Most, if not all, of my paint jobs get two coats (or more)... unless its a repaint and then we use something close to the color being covered.

In many cases I hit the corners again while the paint is still semi-wet... leaves a heavy coat. Most of time this works, but there are times that I can see where the rolling stopped and the brush started.

Maybe my cutting technique needs refinement?? Maybe I'm being too hard on myself??

BTW- I use mostly SW paint. Occassionaly other brands as the job dictates.

steve


----------



## mdshunk (Mar 13, 2005)

Is it possible that your brush or your roller cover are such crap, that they leave a great disparity in finish texture when compared?


----------



## slickshift (Jun 14, 2005)

steve-in-kville said:


> Maybe my cutting technique needs refinement??


More likely your rolling technique
Also you should be cutting then rolling one wall at a time (wet edge)
Cheaper, darker, and shinier paints show it more
...and mdshunk has an excellent point, the tools can make a great difference



steve-in-kville said:


> BTW- I use mostly SW paint.


Although SW makes some great paints, they also make some of the crappiest
You'll have to be more specific if you want to know if the paint is making your problem worse


----------



## steve-in-kville (Aug 30, 2006)

mdshunk said:


> Is it possible that your brush or your roller cover are such crap, that they leave a great disparity in finish texture when compared?

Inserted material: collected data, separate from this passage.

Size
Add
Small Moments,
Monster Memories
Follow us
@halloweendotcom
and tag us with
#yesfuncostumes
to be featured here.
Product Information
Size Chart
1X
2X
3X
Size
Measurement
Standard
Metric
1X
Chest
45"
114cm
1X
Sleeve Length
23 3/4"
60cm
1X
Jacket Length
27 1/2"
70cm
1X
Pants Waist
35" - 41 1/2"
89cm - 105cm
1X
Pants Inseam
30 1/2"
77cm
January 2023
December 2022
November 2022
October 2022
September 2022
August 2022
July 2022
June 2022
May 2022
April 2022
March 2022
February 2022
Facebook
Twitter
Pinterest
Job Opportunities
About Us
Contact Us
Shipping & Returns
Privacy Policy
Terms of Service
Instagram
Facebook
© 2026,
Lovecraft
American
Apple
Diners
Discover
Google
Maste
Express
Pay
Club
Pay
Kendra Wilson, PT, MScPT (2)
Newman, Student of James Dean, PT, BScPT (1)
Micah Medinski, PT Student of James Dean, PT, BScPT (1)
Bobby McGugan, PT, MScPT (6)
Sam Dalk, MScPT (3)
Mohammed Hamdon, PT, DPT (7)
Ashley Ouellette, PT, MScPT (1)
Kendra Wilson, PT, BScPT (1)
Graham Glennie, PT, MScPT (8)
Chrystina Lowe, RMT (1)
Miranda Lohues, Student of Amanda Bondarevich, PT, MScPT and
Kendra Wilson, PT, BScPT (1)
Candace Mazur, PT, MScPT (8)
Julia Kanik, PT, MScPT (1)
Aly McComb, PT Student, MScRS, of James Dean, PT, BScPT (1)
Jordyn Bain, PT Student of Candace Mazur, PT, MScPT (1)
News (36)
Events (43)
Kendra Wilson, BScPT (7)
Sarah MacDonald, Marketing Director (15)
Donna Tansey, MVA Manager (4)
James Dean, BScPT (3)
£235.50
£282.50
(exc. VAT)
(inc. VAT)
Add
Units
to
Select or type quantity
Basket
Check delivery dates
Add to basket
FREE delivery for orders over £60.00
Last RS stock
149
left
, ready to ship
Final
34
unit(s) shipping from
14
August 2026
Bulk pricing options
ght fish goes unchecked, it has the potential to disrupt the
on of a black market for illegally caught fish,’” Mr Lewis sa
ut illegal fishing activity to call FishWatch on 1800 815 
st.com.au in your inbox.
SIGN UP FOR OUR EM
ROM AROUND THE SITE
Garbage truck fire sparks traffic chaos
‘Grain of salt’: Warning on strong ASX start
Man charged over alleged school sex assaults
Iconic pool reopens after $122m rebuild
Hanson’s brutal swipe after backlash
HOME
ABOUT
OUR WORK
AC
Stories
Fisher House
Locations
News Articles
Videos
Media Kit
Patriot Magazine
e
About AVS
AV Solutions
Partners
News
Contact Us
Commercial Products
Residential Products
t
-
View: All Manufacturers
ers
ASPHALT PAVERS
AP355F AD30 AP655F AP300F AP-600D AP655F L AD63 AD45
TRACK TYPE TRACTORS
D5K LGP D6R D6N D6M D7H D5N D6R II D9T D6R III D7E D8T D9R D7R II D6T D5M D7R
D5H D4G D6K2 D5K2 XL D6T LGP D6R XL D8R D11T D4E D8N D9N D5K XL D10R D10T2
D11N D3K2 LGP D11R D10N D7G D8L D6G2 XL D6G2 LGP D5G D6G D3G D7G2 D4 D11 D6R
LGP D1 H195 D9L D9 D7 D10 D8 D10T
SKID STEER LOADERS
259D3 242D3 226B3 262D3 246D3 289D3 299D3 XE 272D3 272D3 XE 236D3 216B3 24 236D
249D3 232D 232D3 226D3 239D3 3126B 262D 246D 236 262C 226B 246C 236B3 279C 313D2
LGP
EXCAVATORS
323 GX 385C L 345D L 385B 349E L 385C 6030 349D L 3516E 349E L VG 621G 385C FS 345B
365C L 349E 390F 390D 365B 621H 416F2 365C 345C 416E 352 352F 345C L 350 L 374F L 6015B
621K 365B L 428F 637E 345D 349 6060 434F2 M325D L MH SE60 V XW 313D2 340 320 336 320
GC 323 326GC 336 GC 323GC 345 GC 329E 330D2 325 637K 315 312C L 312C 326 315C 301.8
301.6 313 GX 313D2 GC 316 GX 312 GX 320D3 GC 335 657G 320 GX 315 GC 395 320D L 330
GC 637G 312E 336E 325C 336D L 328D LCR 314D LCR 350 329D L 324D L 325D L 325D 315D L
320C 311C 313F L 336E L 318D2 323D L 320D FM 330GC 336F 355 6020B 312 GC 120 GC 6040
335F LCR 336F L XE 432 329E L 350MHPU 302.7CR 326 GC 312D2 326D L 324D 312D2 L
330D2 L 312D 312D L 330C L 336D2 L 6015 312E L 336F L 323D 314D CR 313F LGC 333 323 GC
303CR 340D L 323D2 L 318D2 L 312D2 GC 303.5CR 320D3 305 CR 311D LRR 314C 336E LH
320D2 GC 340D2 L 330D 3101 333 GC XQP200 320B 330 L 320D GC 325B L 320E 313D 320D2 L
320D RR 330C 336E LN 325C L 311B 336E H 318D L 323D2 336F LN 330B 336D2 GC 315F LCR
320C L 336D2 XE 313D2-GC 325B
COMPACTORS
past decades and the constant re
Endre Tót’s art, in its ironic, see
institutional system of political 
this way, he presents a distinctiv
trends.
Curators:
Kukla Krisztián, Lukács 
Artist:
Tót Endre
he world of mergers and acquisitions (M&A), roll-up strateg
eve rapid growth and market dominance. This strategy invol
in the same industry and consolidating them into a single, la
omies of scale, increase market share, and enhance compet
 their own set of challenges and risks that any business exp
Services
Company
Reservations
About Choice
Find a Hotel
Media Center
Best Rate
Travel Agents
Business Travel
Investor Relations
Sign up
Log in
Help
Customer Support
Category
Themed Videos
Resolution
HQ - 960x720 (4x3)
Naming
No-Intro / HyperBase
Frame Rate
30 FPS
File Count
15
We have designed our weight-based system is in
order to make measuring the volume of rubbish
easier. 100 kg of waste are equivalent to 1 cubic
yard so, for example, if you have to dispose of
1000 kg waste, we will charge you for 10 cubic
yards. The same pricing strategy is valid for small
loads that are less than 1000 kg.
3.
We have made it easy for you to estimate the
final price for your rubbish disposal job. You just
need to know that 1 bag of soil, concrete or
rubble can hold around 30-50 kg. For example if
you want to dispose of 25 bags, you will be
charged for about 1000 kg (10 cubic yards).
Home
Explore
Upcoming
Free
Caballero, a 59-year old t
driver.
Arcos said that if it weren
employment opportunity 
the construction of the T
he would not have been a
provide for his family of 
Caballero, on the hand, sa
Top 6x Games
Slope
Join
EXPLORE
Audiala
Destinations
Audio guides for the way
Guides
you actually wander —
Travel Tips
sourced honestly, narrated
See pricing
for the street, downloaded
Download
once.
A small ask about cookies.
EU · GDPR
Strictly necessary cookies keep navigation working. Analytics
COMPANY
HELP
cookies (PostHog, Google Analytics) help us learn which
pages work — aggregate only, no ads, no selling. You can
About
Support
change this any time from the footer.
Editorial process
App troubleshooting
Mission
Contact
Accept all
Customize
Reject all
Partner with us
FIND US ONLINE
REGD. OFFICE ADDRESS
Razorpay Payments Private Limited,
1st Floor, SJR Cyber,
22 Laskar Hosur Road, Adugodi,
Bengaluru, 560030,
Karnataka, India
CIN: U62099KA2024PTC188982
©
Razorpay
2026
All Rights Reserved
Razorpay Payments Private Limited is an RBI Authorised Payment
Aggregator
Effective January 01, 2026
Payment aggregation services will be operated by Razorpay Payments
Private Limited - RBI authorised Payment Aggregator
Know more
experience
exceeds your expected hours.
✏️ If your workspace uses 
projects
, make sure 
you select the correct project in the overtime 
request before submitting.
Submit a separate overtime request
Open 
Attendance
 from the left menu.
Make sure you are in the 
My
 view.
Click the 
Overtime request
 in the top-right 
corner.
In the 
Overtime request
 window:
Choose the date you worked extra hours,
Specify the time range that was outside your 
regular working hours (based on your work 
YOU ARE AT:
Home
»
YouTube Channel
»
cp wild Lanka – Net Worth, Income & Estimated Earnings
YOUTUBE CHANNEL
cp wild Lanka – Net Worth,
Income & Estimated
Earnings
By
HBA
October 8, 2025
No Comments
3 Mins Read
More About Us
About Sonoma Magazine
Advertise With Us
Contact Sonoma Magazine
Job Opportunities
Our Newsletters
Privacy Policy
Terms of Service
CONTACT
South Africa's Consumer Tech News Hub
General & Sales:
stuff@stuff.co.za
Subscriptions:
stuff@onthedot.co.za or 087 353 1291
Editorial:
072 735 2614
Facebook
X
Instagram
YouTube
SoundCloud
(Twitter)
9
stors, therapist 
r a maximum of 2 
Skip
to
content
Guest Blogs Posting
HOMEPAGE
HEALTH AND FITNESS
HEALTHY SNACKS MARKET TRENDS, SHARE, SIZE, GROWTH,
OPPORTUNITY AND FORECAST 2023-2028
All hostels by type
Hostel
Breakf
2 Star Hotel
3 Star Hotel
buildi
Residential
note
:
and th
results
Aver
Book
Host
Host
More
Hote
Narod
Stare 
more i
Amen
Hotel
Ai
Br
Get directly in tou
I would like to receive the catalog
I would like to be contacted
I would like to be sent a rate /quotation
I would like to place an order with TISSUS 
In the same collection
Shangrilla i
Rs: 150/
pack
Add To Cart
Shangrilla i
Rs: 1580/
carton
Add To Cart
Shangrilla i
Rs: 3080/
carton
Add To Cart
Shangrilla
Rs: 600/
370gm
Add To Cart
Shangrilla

I doubt it. I use good stuff. It could be that I'm not matching the correct roller for the wall surface and/or sheen. That makes a big difference... so I've learned the hard way.

steve


----------



## Brushslingers (Jul 28, 2006)

Also, there is a term called "Dutch roll", the practice of running the roller sideways as close as you can to the top and bottom cut lines... takes out alot of junk cut for semi/eggshell.


----------



## steve-in-kville (Aug 30, 2006)

slickshift said:


> More likely your rolling technique


Please expound!! Maybe I have something to learn after all these years.

steve


----------



## steve-in-kville (Aug 30, 2006)

slickshift said:


> Although SW makes some great paints, they also make some of the crappiest
> You'll have to be more specific if you want to know if the paint is making your problem worse


Classic 99 more than anything... I like the stuff. Its at the bottom end of the scale (above the promar series, though). I've used the higher grades for various projects with the same problem.... as mentioned earlier, I may have a few hard lessons to learn.

Thanks!!

steve


----------



## slickshift (Jun 14, 2005)

Brushslingers said:


> Also, there is a term called "Dutch roll", the practice of running the roller sideways as close as you can to the top and bottom cut lines... takes out alot of junk cut for semi/eggshell.


...interesting...
Though I've often used that technique, I didn't know there was a name for it
I just had to use what I learned as a "French Roll" above a chair rail
It had a slightly glossy sheen, and the cut-in above the chair rail was highly visible with the light from the window/wall and being so high
It's one of the few things I'll use tape for


----------



## slickshift (Jun 14, 2005)

steve-in-kville said:


> Please expound!! Maybe I have something to learn after all these years.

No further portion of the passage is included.